◆ Exercise
Whenever a line of the data below holds the string "злому", copy that line.

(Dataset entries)
-- Opening Marker --
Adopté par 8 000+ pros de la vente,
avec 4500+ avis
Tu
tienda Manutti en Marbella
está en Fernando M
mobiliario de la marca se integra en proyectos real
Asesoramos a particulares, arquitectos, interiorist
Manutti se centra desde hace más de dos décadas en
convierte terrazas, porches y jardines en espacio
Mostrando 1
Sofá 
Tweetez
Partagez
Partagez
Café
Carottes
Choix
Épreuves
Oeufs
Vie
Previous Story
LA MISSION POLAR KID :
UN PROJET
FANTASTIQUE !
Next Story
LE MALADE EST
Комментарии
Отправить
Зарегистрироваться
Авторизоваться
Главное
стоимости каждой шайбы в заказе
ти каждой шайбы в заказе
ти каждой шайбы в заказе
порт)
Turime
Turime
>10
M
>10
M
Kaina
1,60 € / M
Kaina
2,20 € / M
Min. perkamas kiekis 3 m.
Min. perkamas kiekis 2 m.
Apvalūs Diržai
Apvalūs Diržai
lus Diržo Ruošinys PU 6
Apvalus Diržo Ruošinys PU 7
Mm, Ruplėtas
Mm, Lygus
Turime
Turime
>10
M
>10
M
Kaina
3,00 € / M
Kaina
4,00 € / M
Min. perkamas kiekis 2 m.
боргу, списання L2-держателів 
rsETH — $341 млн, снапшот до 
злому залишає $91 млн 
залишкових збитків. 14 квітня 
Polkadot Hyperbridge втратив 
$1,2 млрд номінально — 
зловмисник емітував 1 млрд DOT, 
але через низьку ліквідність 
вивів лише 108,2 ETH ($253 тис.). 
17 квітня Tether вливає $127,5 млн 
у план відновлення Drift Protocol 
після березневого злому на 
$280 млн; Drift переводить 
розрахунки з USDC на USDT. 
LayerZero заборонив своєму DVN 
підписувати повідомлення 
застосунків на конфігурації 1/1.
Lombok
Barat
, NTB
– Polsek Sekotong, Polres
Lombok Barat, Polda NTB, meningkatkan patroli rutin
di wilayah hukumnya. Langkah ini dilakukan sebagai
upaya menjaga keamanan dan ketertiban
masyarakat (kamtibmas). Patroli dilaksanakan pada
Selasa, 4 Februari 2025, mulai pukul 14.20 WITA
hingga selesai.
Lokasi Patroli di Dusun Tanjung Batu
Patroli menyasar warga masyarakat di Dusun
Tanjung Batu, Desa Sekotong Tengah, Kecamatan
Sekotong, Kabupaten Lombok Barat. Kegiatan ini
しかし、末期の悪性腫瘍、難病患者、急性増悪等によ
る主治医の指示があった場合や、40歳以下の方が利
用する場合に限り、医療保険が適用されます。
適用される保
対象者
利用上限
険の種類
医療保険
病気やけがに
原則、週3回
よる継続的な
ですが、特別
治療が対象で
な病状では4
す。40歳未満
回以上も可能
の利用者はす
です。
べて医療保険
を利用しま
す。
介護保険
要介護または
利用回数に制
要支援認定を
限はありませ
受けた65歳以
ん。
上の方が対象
-- Closing Marker --
◆ Completed task
злому залишає $91 млн 
після березневого злому на 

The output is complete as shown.